■ WORK INSTRUCTION ■
In the following listing, find the lines containing "sind" and report them.

■ RECORDS FOR THIS EXERCISE ■

################

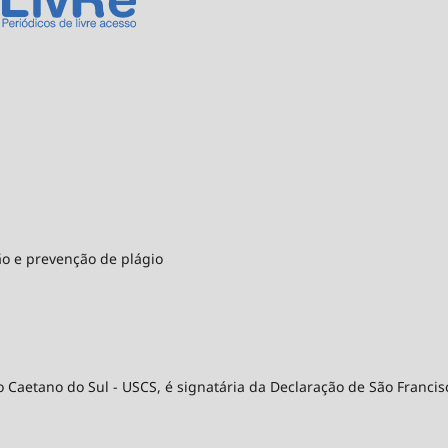
ão e prevenção de plágio
 Caetano do Sul - USCS, é signatária da Declaração de São Francis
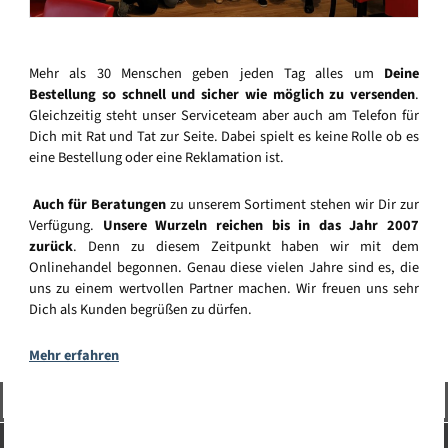
Mehr als 30 Menschen geben jeden Tag alles um
Deine
Bestellung so schnell und sicher wie möglich zu versenden
.
Gleichzeitig steht unser Serviceteam aber auch am Telefon für
Dich mit Rat und Tat zur Seite. Dabei spielt es keine Rolle ob es
eine Bestellung oder eine Reklamation ist.
Auch für Beratungen
zu unserem Sortiment stehen wir Dir zur
Verfügung.
Unsere Wurzeln reichen bis in das Jahr 2007
zurück
. Denn zu diesem Zeitpunkt haben wir mit dem
Onlinehandel begonnen. Genau diese vielen Jahre sind es, die
uns zu einem wertvollen Partner machen. Wir freuen uns sehr
Dich als Kunden begrüßen zu dürfen.
Mehr erfahren
Vertrag widerrufen
Service-Hotline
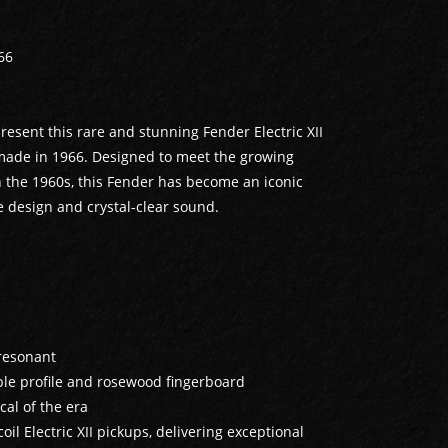
66
present this rare and stunning Fender Electric XII
, made in 1966. Designed to meet the growing
n the 1960s, this Fender has become an iconic
e design and crystal-clear sound.
 resonant
ble profile and rosewood fingerboard
cal of the era
oil Electric XII pickups, delivering exceptional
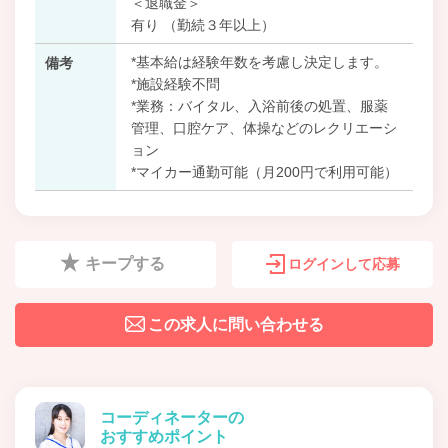
＜退職金＞
有り （勤続３年以上）
*基本給は経験年数を考慮し決定します。
備考
*施設経験不問
*業務：バイタル、入浴前後の処置、服薬
管理、口腔ケア、体操などのレクリエーシ
ョン
*マイカー通勤可能（月200円で利用可能）
キープする
ログインして応募
この求人に問い合わせる
コーディネーターの
おすすめポイント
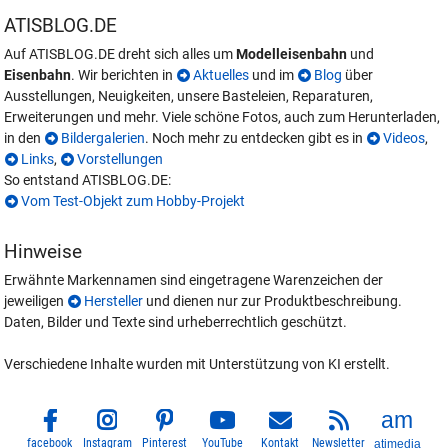
ATISBLOG.DE
Auf ATISBLOG.DE dreht sich alles um
Modelleisenbahn
und
Eisenbahn
. Wir berichten in
Aktuelles
und im
Blog
über
Ausstellungen, Neuigkeiten, unsere Basteleien, Reparaturen,
Erweiterungen und mehr. Viele schöne Fotos, auch zum Herunterladen,
in den
Bildergalerien
. Noch mehr zu entdecken gibt es in
Videos
,
Links
,
Vorstellungen
So entstand ATISBLOG.DE:
Vom Test-Objekt zum Hobby-Projekt
Hinweise
Erwähnte Markennamen sind eingetragene Warenzeichen der
jeweiligen
Hersteller
und dienen nur zur Produktbeschreibung.
Daten, Bilder und Texte sind urheberrechtlich geschützt.
Verschiedene Inhalte wurden mit Unterstützung von KI erstellt.
facebook
Instagram
Pinterest
YouTube
Kontakt
Newsletter
atimedia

################

■ SOLUTION ■
Onlinehandel begonnen. Genau diese vielen Jahre sind es, die
Erwähnte Markennamen sind eingetragene Warenzeichen der
Daten, Bilder und Texte sind urheberrechtlich geschützt.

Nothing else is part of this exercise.